Stored items
------------------------------------------------

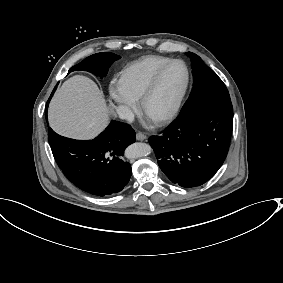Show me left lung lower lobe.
<instances>
[{
  "label": "left lung lower lobe",
  "mask_w": 283,
  "mask_h": 283,
  "mask_svg": "<svg viewBox=\"0 0 283 283\" xmlns=\"http://www.w3.org/2000/svg\"><path fill=\"white\" fill-rule=\"evenodd\" d=\"M232 127L230 99L210 100L179 114L161 135L151 136L149 143L169 180L190 188L207 182L221 167Z\"/></svg>",
  "instance_id": "left-lung-lower-lobe-1"
}]
</instances>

------------------------------------------------

**TASK REQUIREMENTS**
Please print all the data above word for word. Pictures should not appear in the copy.

**EXERCISE ANSWER**
Show me left lung lower lobe.
<instances>
[{
  "label": "left lung lower lobe",
  "mask_w": 283,
  "mask_h": 283,
  "mask_svg": "<svg viewBox=\"0 0 283 283\" xmlns=\"http://www.w3.org/2000/svg\"><path fill=\"white\" fill-rule=\"evenodd\" d=\"M232 127L230 99L210 100L179 114L161 135L151 136L149 143L169 180L190 188L207 182L221 167Z\"/></svg>",
  "instance_id": "left-lung-lower-lobe-1"
}]
</instances>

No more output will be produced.